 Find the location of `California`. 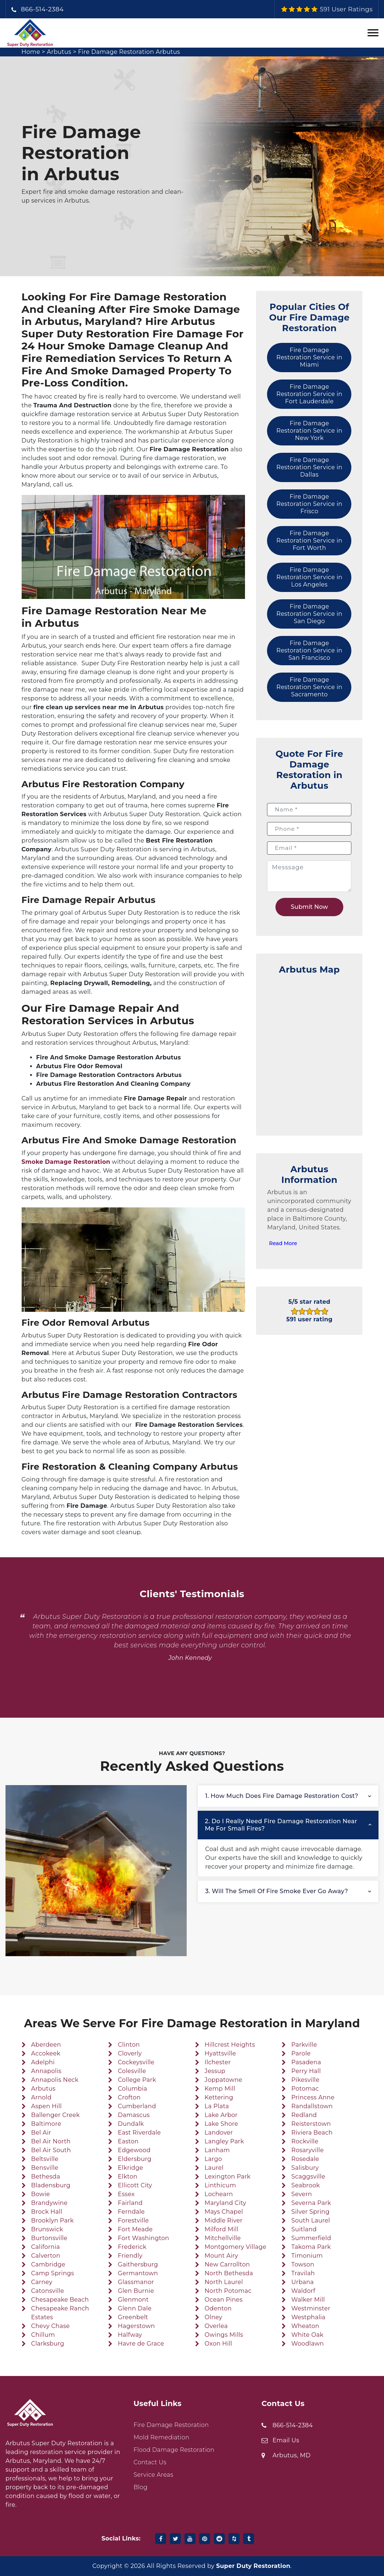

California is located at coordinates (45, 2246).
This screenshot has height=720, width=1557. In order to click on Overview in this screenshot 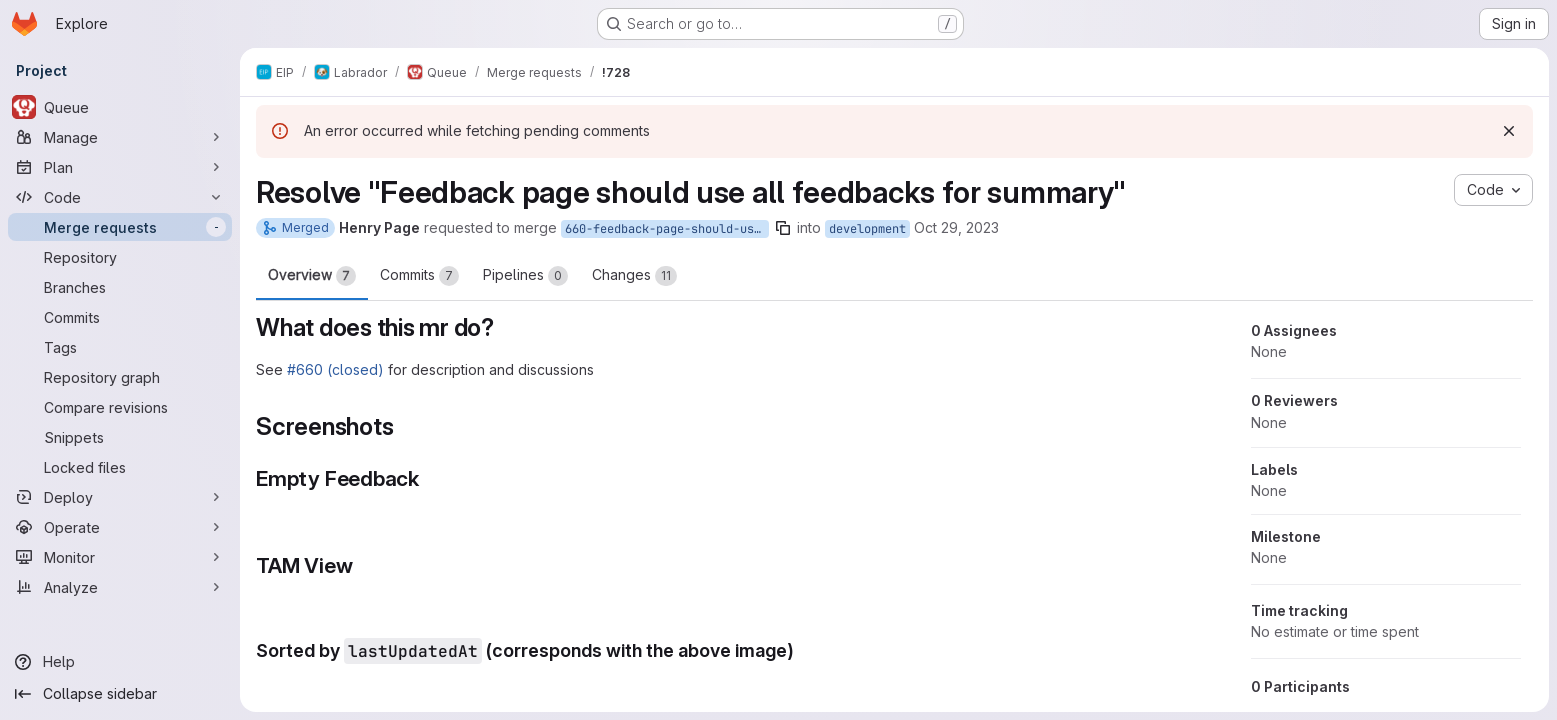, I will do `click(312, 276)`.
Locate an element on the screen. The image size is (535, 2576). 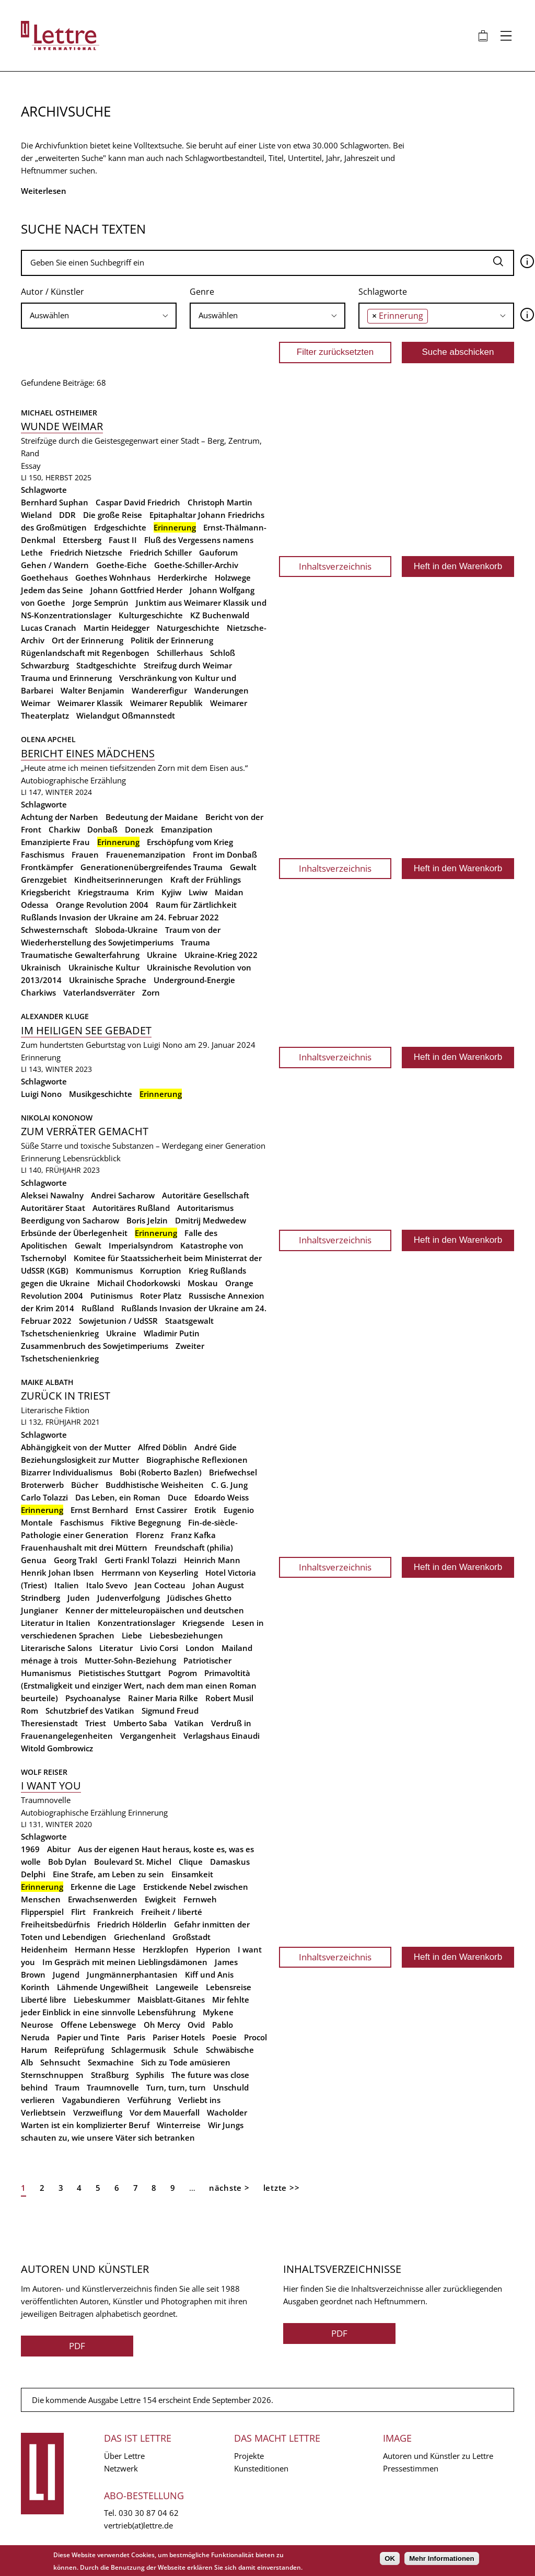
Gauforum is located at coordinates (218, 552).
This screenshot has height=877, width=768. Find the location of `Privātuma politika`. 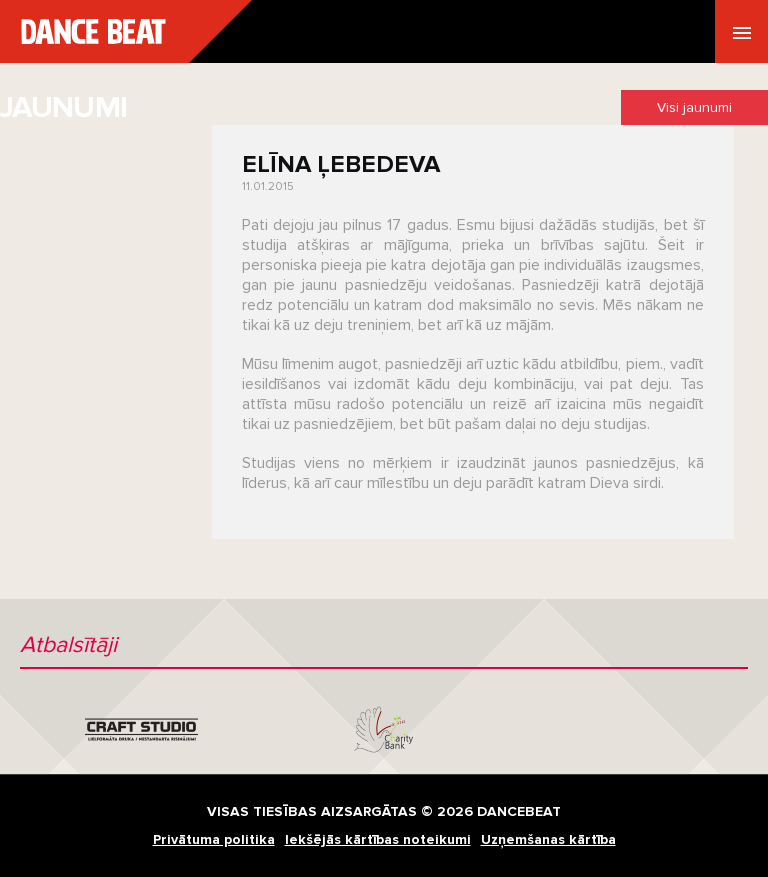

Privātuma politika is located at coordinates (214, 839).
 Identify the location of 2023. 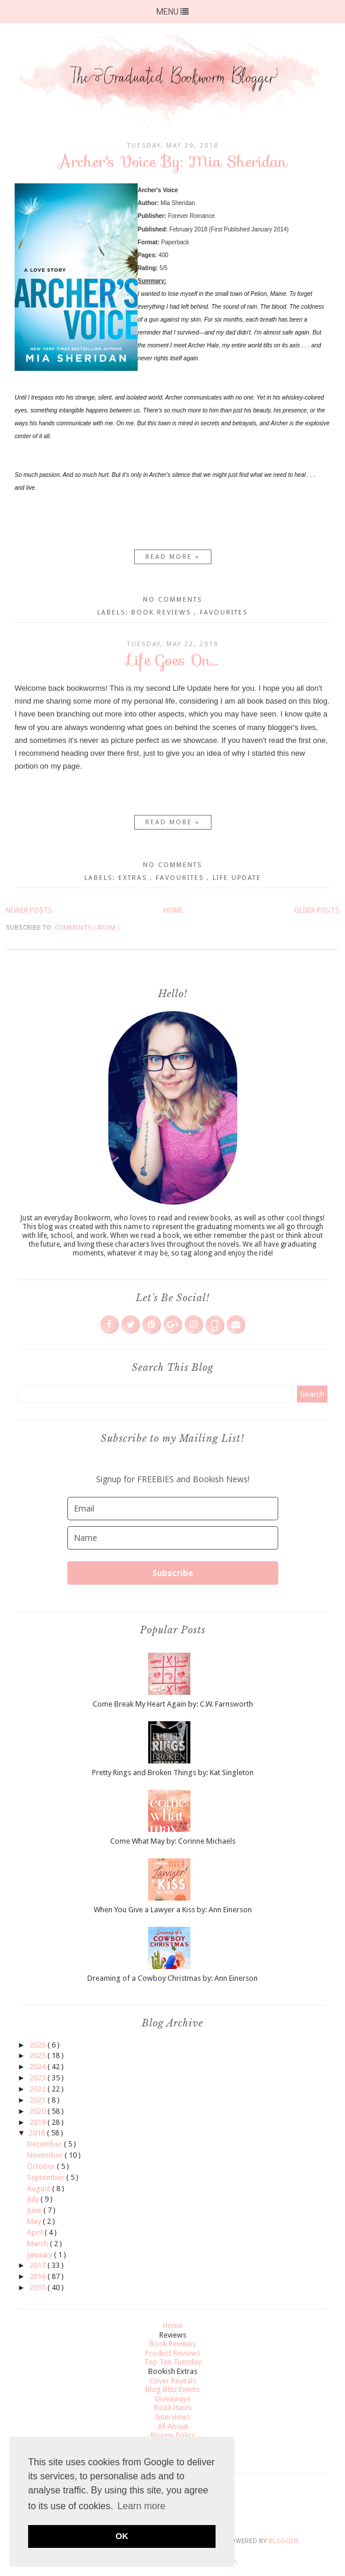
(38, 2077).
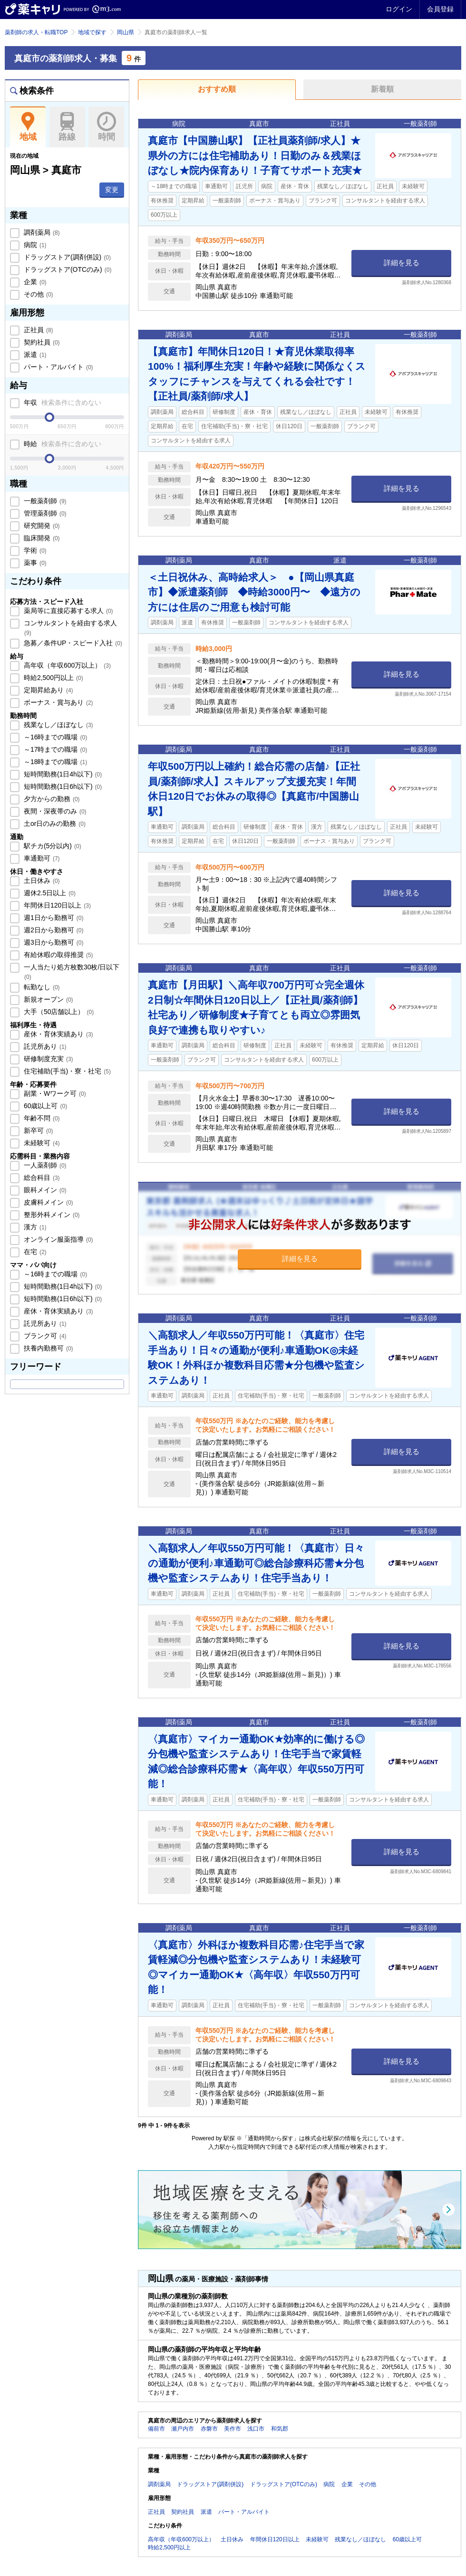 The width and height of the screenshot is (466, 2576). I want to click on 副業・Wワーク可, so click(54, 1093).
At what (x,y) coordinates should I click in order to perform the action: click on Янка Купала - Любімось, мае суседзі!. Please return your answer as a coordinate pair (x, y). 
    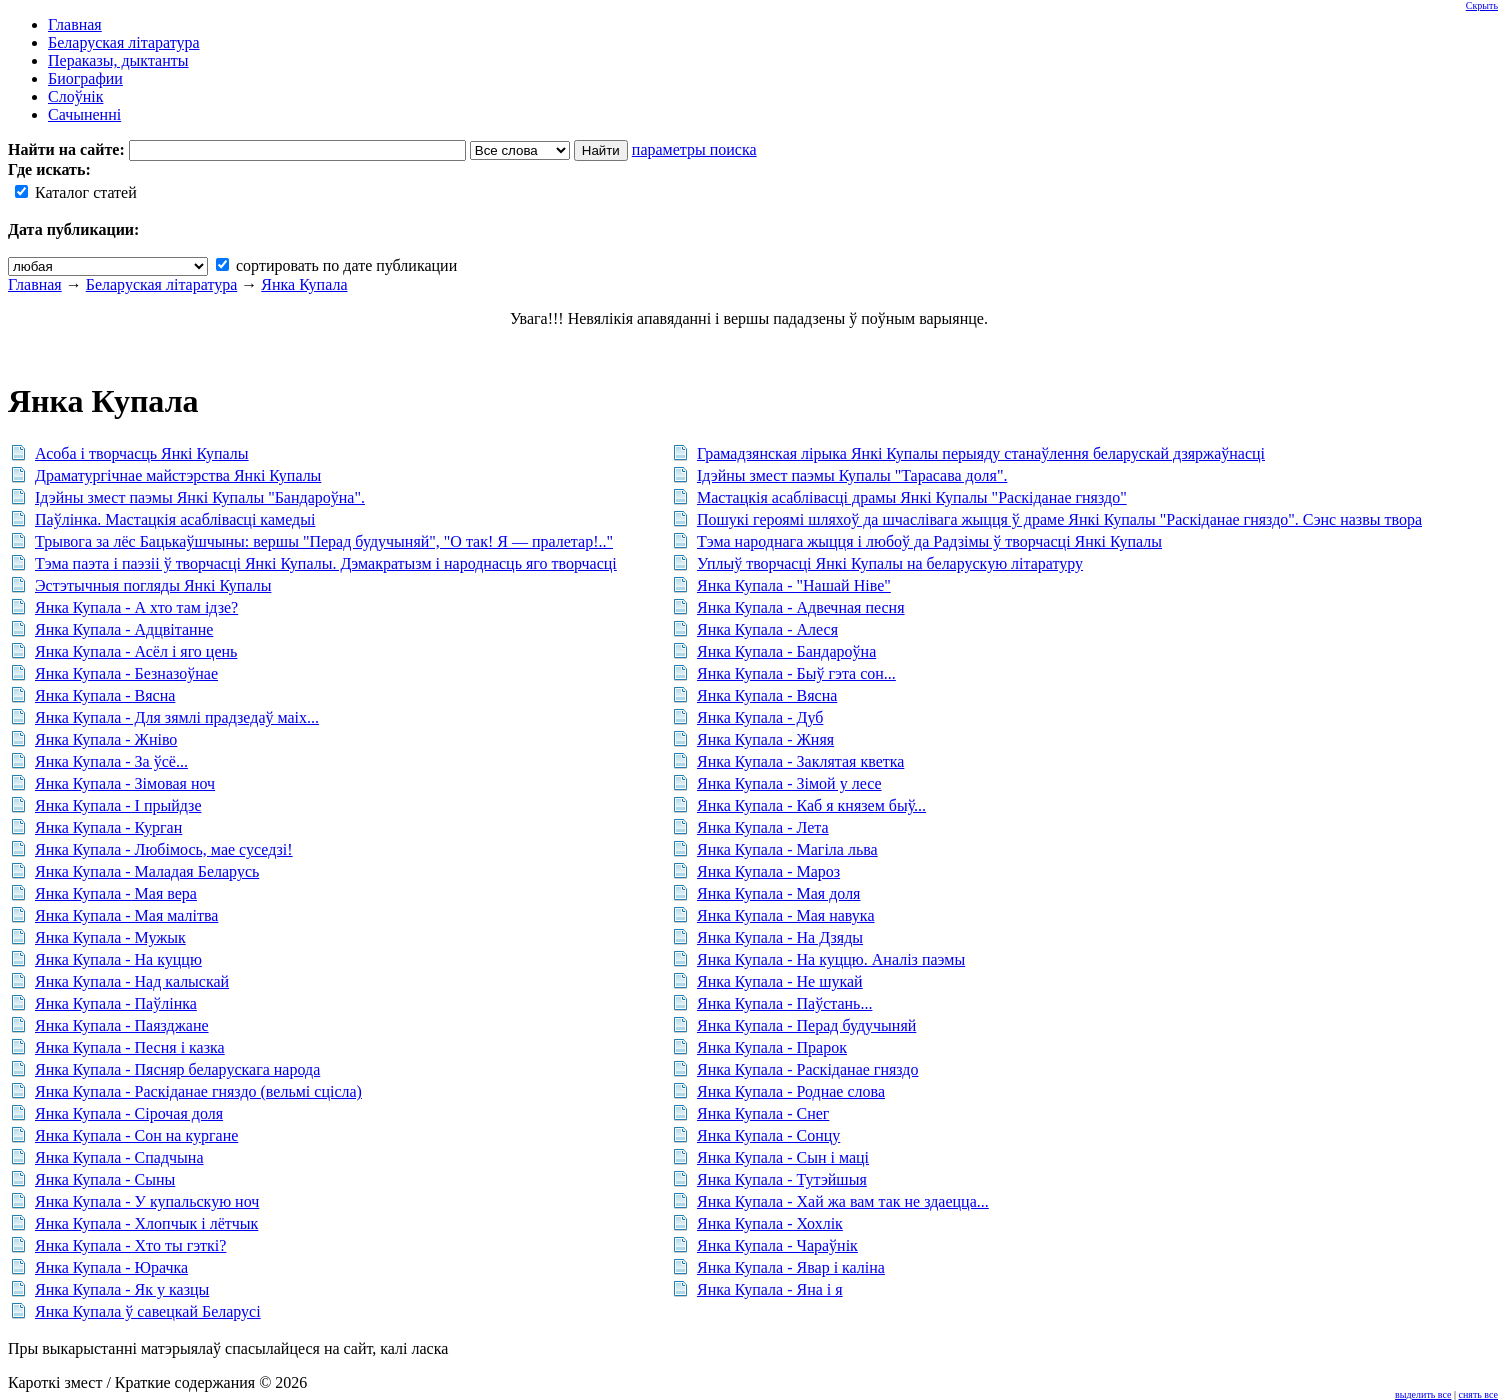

◆ Work to be completed
Please restate word for word the lines above, starting with the line that holds "This screenshot has height=877, width=768." and ending with the final line of the records, while leaving out pictures.

◆ Finished task
This screenshot has height=877, width=768. Find the location of `Privātuma politika`. 

Privātuma politika is located at coordinates (214, 839).
 Identify the location of 2023. 
(38, 2077).
 The width and height of the screenshot is (466, 2576). I want to click on 副業・Wワーク可, so click(54, 1093).
At what (x,y) coordinates should I click in order to perform the action: click on Янка Купала - Любімось, мае суседзі!. Please return your answer as a coordinate pair (x, y). 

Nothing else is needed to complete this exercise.